Carole Fredericks adorait les gens, les artistes, et elle laissait une trace indélébile dans les cœurs. Patrick Fiori se souvient :

« Nous, on s’est rencontrés, c’était sur un duo, lors du tournoi de tennis de Rolland Garros, sur un plateau télé [NDLR : Emission « Tapis Rouge » diffusée le 27 mai 2000 sur France 2]. Jusque là, il n’y a rien de bizarre parce que c’est souvent ce qui peut arriver, et je me souviens qu’elle avait accepté de chanter une chanson que Jean-Jacques avait chanté qui s’appelait « Américain », et elle avait largement accepté de chanter avec moi cette chanson là et puis voilà. C’est ce jour-là que j’ai découvert cette jolie personne, cette femme incroyable, qui trainait avec elle comme ça, derrière elle, sur son passage, de la vanille, de l’amour, de la générosité. C’est vraiment quelqu’un de spontané. Quand elle voulait faire un truc elle le disait, quand elle ne voulait pas le faire, elle le disait. Elle savait vraiment parler aux gens, vraiment demander les choses, toujours avec beaucoup d’élégance et de sincérité ».

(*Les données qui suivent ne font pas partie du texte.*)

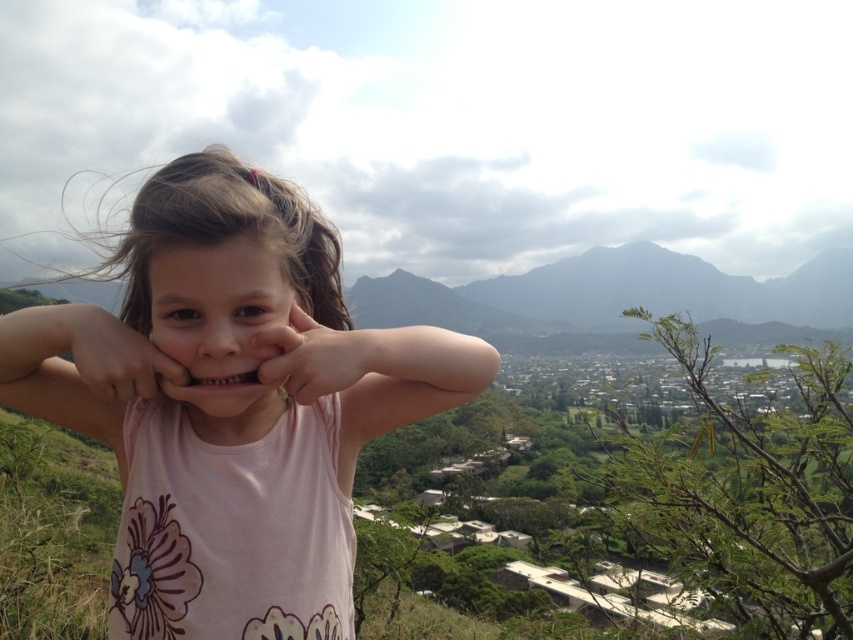 Question: Can you confirm if pink fabric shirt at center is positioned to the right of matte pink shirt at center?

Choices:
 (A) no
 (B) yes

Answer: (B)

Question: Which object is positioned farthest from the matte skin hand at center?

Choices:
 (A) smooth skin face at center
 (B) pink fabric hand at center

Answer: (B)

Question: Which point appears closest to the camera in this image?

Choices:
 (A) (184, 384)
 (B) (293, 378)

Answer: (A)

Question: Which point is closer to the camera?

Choices:
 (A) (54, 420)
 (B) (68, 330)
 (C) (218, 426)

Answer: (B)

Question: Is pink fabric shirt at center bigger than pink fabric hand at center?

Choices:
 (A) no
 (B) yes

Answer: (B)

Question: Does matte pink shirt at center appear under matte skin hand at center?

Choices:
 (A) no
 (B) yes

Answer: (B) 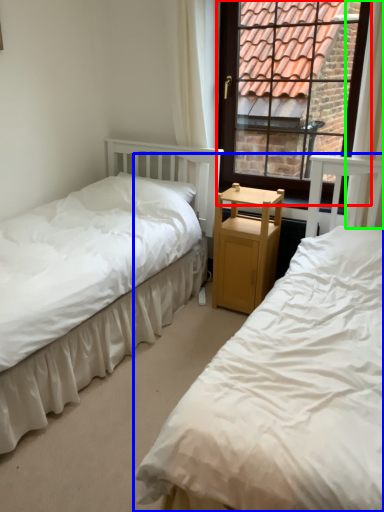 Question: Which object is the closest to the window (highlighted by a red box)? Choose among these: bed (highlighted by a blue box) or curtain (highlighted by a green box).

Choices:
 (A) bed
 (B) curtain

Answer: (B) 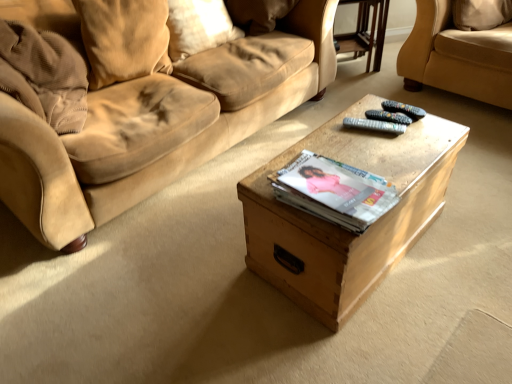 Find the location of `free space that is to the left of wooden box at center`. free space that is to the left of wooden box at center is located at coordinates (195, 263). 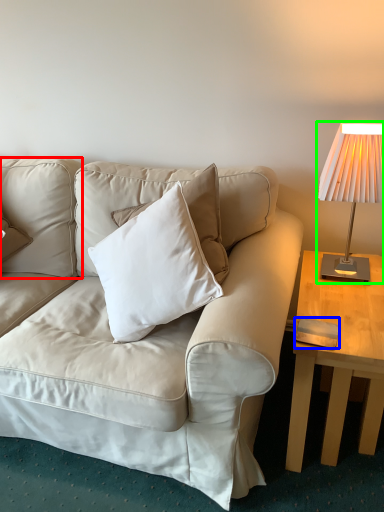 Question: Estimate the real-world distances between objects in this image. Which object is farther from pillow (highlighted by a red box), pad (highlighted by a blue box) or lamp (highlighted by a green box)?

Choices:
 (A) pad
 (B) lamp

Answer: (A) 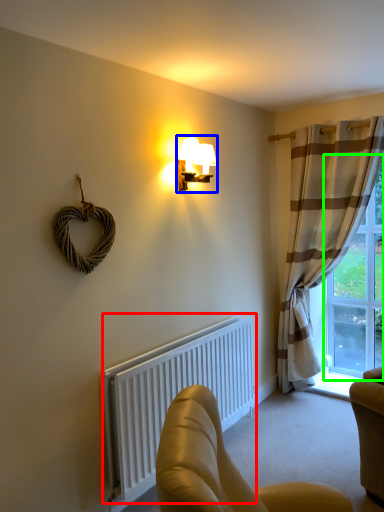 Question: Estimate the real-world distances between objects in this image. Which object is farther from radiator (highlighted by a red box), lamp (highlighted by a blue box) or window (highlighted by a green box)?

Choices:
 (A) lamp
 (B) window

Answer: (B) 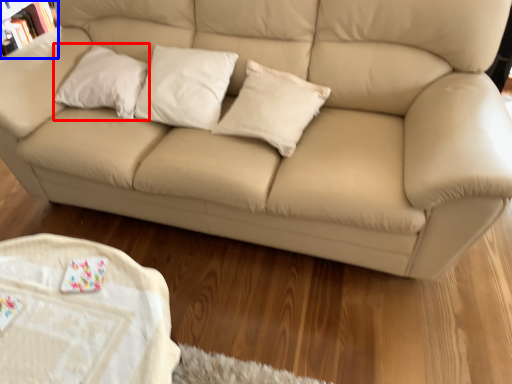 Question: Which object appears closest to the camera in this image, pillow (highlighted by a red box) or bookcase (highlighted by a blue box)?

Choices:
 (A) pillow
 (B) bookcase

Answer: (A)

Carole : « Oui j’aime beaucoup partager avec les gens. Ecoute, j’avais fait ça pendant des années et des années avec Jean-Jacques et Mickaël, que ce soit en duo ou en trio ( ?). J’adore partager. Moi j’ai eu l’immense plaisir de monter sur scène et chanter en duo avec Michèle Torr (« Toute la ville en parle ») et récemment avec Jean-Jacques Milteau. J’aime ça, ça me fait vibrer, j’adore ça ».

[Carole Fredericks - « Respire »]

Parallèlement à sa carrière, Carole Fredericks s’est toujours beaucoup investie dans le milieu associatif. Elle donnait de la voix dans les concerts organisés pour les Restos du Cœur, mais aussi pour l’association « Les enfants de la terre ». Marie-Claire Noah :

« J’ai eu la chance de la connaître à travers Jean-Jacques Goldman, le jour où on organisait un concert pour notre association et il nous a demandé si on voulait que Carole vienne. Bien entendu, on a dit oui, et à partir de ce moment-là, elle est venue tous les ans, évidemment bénévolement, à tous nos concerts, avec une joie et un dynamisme extraordinaires. Donc sa disparition nous a tous énormément émus, surtout que c’était une semaine après être passée avec nous au Zénith de Paris. Elle faisait partie du groupe de chanteurs et de chanteuses qui, chaque année, à l’appel de Yannick, venait avec tout son cœur pour participer à la fête et comme toutes les recettes étaient données pour les enfants de nos maisons, elle savait très bien pourquoi elle était là. Parce que ce n’était pas un concert comme ça, bénévole. C’était un concert pour nous et elle nous le disait chaque fois ».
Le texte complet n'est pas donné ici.